> [Entries provided]:

+++

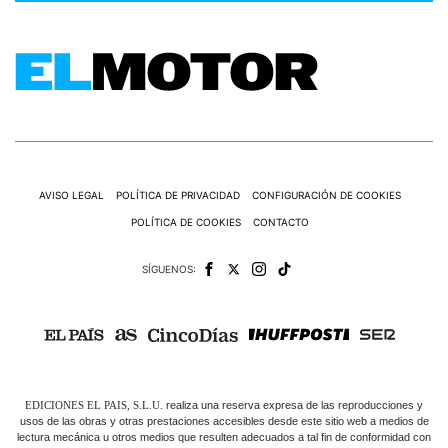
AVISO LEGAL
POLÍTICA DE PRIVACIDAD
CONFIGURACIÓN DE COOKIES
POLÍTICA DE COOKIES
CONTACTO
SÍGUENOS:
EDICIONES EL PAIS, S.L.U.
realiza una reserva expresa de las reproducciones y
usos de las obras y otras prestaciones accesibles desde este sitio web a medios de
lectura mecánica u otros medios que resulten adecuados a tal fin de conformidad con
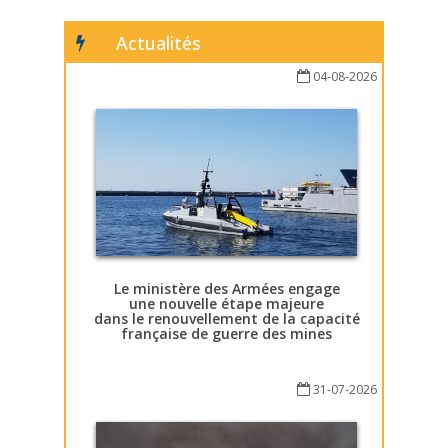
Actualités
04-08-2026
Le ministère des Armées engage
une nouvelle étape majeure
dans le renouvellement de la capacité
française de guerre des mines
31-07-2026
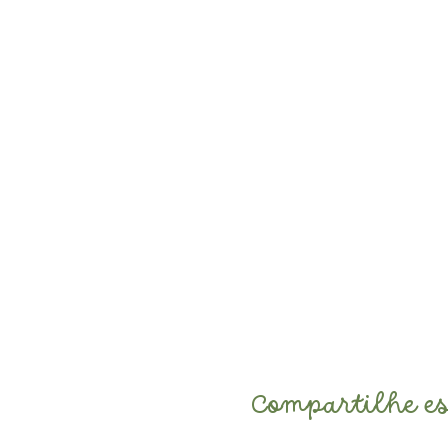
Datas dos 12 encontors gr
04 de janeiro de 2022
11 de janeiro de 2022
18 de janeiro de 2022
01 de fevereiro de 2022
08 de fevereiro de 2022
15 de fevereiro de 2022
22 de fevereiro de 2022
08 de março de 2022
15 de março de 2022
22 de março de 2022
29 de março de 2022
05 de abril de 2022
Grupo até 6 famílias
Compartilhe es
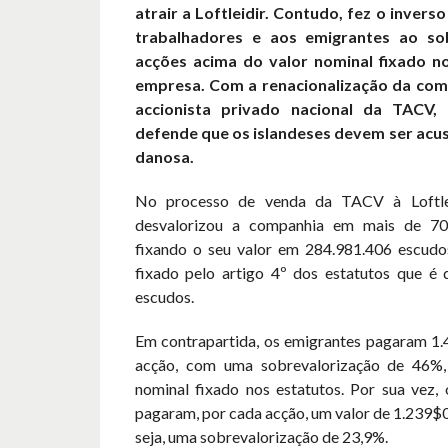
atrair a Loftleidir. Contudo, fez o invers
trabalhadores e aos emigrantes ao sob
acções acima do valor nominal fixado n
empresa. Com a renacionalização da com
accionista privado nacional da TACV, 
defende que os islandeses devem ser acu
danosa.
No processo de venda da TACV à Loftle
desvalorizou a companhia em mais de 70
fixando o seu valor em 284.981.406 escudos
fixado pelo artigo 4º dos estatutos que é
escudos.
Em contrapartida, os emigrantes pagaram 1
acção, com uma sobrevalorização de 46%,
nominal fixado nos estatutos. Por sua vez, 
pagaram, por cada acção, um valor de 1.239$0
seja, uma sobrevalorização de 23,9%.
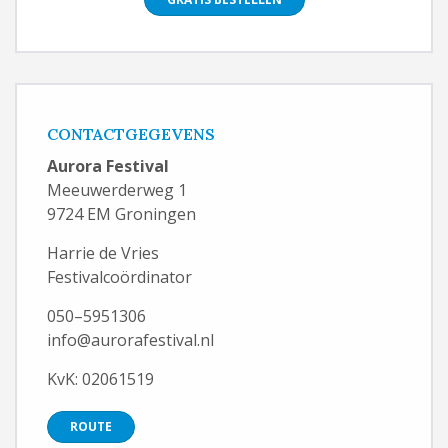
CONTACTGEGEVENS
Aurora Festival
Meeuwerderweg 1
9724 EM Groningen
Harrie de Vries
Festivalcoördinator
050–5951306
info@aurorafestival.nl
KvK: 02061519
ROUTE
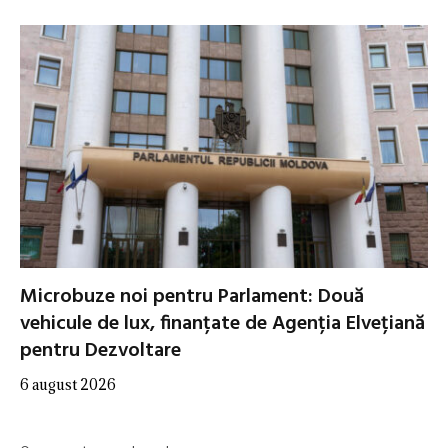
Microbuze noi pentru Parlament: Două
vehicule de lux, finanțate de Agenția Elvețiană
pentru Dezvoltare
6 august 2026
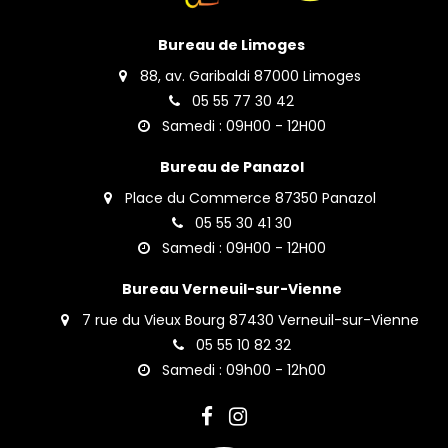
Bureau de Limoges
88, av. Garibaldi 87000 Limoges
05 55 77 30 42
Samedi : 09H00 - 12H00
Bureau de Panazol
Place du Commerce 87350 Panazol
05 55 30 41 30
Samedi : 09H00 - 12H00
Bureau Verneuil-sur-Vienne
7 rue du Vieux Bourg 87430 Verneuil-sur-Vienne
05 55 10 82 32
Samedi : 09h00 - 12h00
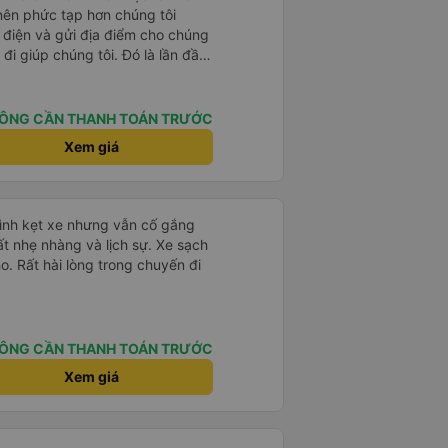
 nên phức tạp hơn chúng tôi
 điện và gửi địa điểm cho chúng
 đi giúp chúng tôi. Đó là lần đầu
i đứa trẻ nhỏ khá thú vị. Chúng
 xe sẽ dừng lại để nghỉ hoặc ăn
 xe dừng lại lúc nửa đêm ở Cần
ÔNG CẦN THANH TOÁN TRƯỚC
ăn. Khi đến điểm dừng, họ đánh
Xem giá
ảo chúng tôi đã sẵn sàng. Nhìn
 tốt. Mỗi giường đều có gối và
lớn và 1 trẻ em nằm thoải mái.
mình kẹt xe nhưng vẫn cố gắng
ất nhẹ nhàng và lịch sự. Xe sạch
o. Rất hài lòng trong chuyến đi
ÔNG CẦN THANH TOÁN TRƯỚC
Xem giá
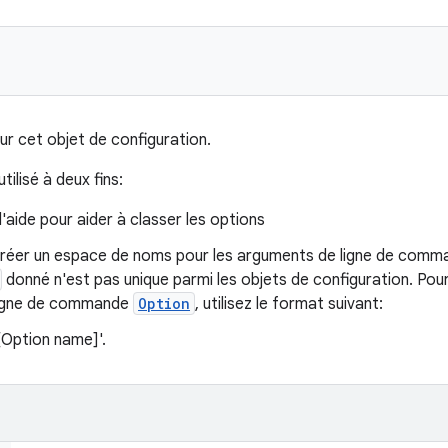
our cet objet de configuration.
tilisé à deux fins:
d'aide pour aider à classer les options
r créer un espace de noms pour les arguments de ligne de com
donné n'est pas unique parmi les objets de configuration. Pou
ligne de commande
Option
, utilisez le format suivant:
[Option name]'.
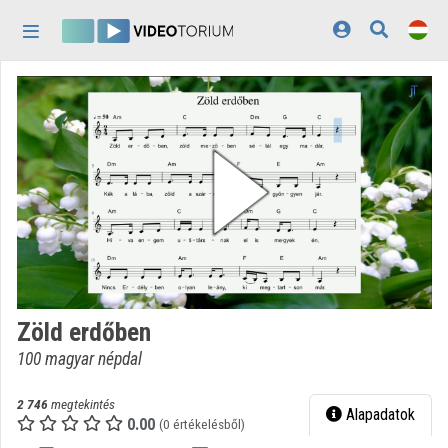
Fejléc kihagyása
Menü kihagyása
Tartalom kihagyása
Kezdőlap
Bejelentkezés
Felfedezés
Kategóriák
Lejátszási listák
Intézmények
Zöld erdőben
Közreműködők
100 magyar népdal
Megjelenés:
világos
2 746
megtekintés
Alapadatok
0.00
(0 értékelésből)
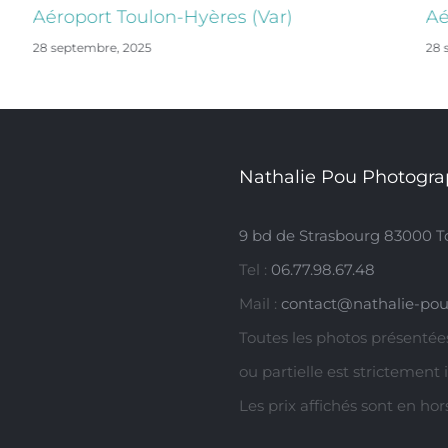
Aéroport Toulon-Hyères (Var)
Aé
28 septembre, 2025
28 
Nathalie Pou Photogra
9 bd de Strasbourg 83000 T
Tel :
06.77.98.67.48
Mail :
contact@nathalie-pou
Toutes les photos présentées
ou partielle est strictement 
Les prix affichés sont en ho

+++

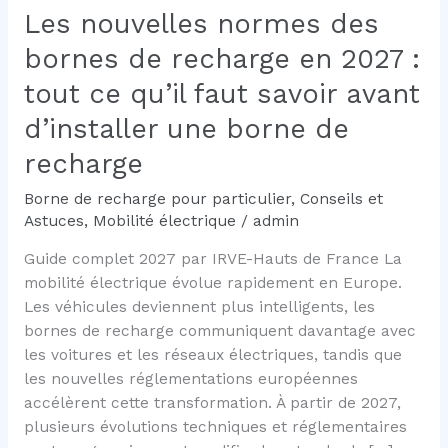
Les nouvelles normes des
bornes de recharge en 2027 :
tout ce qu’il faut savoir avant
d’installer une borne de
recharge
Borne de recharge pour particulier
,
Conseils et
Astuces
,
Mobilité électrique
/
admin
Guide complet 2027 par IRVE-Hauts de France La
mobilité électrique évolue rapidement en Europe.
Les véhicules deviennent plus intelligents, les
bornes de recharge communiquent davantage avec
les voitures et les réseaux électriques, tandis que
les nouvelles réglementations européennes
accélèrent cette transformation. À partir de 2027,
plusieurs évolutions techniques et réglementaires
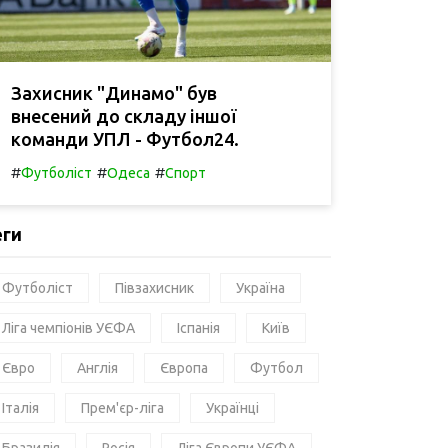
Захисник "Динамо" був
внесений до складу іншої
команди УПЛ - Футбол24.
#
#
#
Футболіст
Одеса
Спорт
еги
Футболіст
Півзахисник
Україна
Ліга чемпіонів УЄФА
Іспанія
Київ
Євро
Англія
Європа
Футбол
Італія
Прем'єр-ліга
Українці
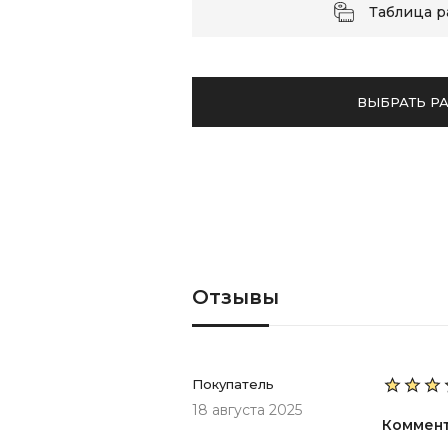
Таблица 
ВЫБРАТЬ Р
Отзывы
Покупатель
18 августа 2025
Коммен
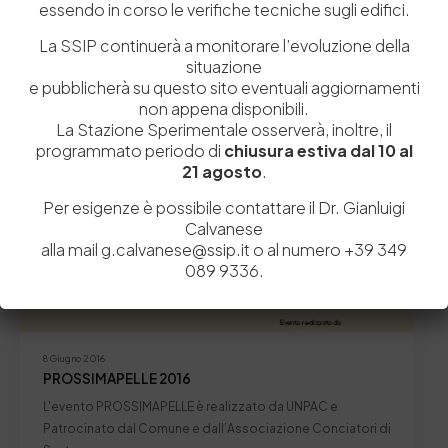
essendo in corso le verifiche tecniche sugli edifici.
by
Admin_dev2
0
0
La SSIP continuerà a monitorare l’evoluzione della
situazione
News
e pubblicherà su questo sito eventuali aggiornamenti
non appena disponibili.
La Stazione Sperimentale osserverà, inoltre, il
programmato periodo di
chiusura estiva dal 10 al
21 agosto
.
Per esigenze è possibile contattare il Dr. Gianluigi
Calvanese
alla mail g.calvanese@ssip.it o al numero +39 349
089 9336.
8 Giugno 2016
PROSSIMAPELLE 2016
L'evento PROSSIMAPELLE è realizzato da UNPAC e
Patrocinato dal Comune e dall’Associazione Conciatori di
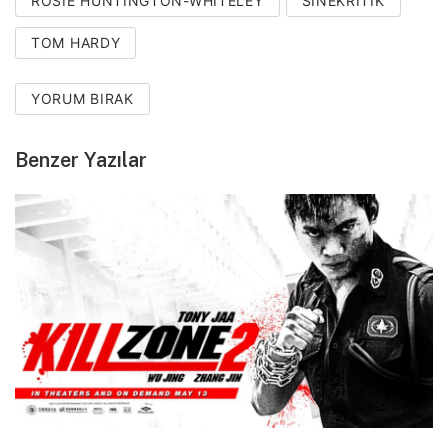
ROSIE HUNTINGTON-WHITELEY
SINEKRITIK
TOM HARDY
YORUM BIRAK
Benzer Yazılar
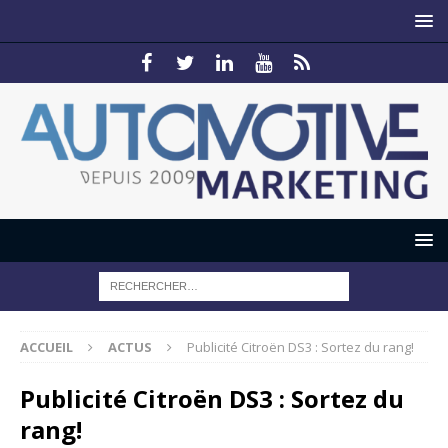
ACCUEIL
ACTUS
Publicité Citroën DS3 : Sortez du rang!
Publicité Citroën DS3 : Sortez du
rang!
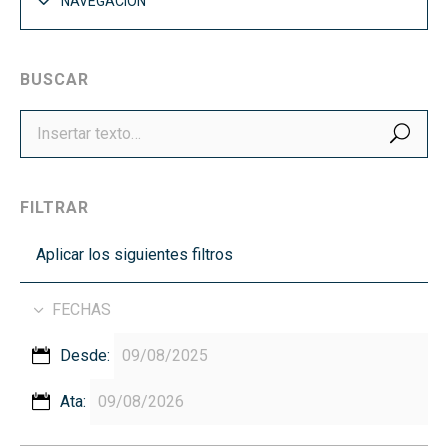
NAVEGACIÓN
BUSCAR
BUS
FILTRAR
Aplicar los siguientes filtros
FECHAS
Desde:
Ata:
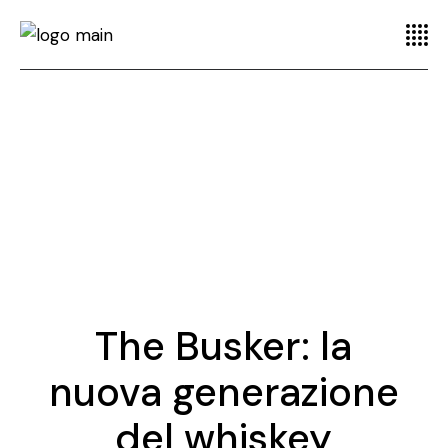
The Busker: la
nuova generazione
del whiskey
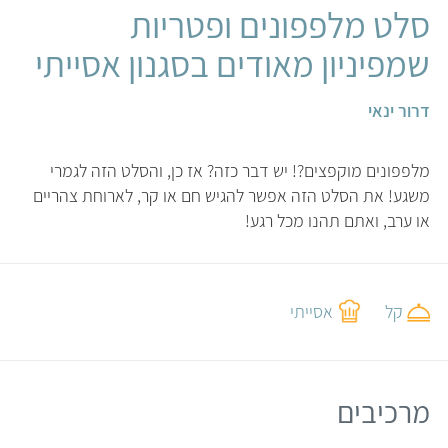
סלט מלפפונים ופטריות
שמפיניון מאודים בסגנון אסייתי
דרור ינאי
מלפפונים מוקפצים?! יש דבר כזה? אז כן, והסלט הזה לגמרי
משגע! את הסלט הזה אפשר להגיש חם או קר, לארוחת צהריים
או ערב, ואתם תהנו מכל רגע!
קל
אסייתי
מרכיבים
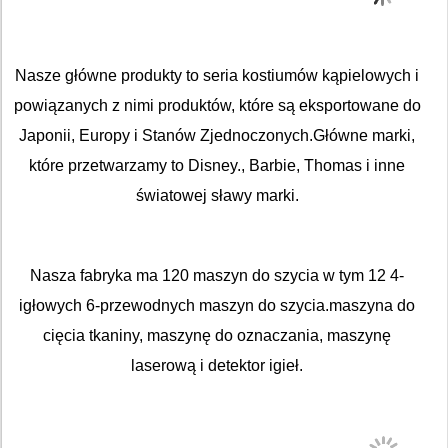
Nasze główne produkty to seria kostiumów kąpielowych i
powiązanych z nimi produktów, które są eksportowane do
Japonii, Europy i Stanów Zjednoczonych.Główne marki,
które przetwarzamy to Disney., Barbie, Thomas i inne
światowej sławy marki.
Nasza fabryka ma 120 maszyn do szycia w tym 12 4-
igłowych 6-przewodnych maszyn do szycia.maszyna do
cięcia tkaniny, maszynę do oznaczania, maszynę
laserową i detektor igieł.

+++

> [Task description]:
Each line in the data where the string "rang" occurs should be identified and copied.

> [Written solution]:
Publicité Citroën DS3 : Sortez du rang!
rang!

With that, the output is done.